The problem can be replicated using the attached metadata.csv. This was generated by a script and contains a deep tree of archival descriptions. Create a repo in AtoM called 'Repo1' and then upload the CSV using 'match and update'. The first 500 archival descriptions are created OK. Then the matching problem occurs, e.g. the job report contains lines like this:
Row 501: Matching description found, updating in place; row (id: 7102, culture: en, legacyId: MJA/1/2/1/5/2/6)...; Row 502: Matching description found, updating in place; row (id: 7103, culture: en, legacyId: MJA/1/2/1/5/2/7)...;
A look in the keymap table in mysql shows entries like this:
mysql> select * from keymap where target_id = 7102; +-----------------+-----------+--------------+--------------------+------+---------------+ | source_id | target_id | source_name | target_name | id | serial_number | +-----------------+-----------+--------------+--------------------+------+---------------+ | MJA/1/1/2/5/2/6 | 7102 | metadata.csv | information_object | 3739 | 0 | | MJA/1/2/1/5/2/6 | 7102 | metadata.csv | information_object | 3911 | 0 | +-----------------+-----------+--------------+--------------------+------+---------------+
This shows that MJA/1/1/2/5/2/6 and MJA/1/2/1/5/2/6 are both mapped to the same target archival description. The first entry corresponds to row 331 in the CSV file and AtoM correctly created an archival description with identifer=MJA/1/1/2/5/2/6. The second entry is from row 501 in the CSV and is when AtoM erroneously matched MJA/1/2/1/5/2/6 to the existing description for MJA/1/1/2/5/2/6. Note that the identifiers are similar and have the second and third digits in a different order, but they are unique. Therefore, AtoM should have created a new archival description rather than matched to the existing one. The end result is that the first archival description is overwritten by the second. You can see this by going to the slug (mja-1-1-2-5-2-6) which is left unchanged, and seeing that the identifier is overwritten, i.e. is set to MJA/1/1/2/5/2/6.

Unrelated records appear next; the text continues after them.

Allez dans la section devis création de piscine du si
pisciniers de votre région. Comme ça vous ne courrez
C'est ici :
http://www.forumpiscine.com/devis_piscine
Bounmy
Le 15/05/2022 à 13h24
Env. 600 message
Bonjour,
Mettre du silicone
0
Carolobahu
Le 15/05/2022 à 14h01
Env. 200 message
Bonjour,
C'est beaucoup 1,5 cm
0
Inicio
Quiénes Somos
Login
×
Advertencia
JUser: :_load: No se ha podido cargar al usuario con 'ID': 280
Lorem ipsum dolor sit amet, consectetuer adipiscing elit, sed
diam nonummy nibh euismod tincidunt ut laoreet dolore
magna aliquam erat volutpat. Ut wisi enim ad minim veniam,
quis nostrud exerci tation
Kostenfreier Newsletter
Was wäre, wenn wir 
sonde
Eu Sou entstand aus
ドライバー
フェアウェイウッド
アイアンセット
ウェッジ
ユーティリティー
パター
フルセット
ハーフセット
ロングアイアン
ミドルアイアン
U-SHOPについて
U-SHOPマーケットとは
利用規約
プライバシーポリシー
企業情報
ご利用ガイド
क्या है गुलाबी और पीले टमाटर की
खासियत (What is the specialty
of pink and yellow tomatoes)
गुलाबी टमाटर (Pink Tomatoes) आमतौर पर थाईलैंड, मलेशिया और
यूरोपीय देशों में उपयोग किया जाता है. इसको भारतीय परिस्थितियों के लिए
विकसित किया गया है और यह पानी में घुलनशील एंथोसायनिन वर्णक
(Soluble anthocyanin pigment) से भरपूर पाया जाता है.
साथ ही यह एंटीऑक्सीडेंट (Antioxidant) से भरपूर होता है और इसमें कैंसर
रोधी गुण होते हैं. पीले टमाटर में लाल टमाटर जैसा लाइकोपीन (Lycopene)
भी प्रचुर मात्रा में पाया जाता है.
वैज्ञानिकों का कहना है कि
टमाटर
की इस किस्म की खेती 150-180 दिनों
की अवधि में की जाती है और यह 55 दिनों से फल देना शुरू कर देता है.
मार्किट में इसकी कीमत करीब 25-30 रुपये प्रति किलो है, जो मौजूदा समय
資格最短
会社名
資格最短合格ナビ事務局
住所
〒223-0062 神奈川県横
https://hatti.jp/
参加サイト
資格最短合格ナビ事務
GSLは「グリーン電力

The problem occurs on AtoM 2.5.4 and 2.6.
I haven't done enough testing to narrow down the minimum case that will cause the error. It doesn't seem to occur unless the identifiers are quite long (in the sense of lots of / separators) and there are already lots of archival descriptions loaded into the system. As noted above, my guess is that ElasticSearch is tokenising on / because this isn't escaped (https://github.com/artefactual/atom/blob/qa/2.x/lib/model/QubitInformationObject.php#L2162)
From an end-user point of view, the mismatch problem is a real issue. For example, we have AtoM users that do things such as export a CSV from the clipboard for a hierarchy of archival descriptions, edit some of the metadata, e.g. scope and content, and then upload the whole CSV back to AtoM as a CSV import. They do this as a way of bulk editing a set of archival descriptions. However, some of archival descriptions are wrongly matched and the wrong archival descriptions are updated. This then results in a mismatch between slugs and reference codes. Archival descriptions appear to have 'moved to random other places in the tree'. This makes detection and fixing of the problem hard (unless you have direct access to the mysql database and can dig around in the keymap table).
The only workaround I have found so far is to make sure that the title field is unique for all archival descriptions, e.g. by embedding a UUID or reference code etc. But this isn't a workable solution for many AtoM users and they can't/don't want to edit thousands of existing entries.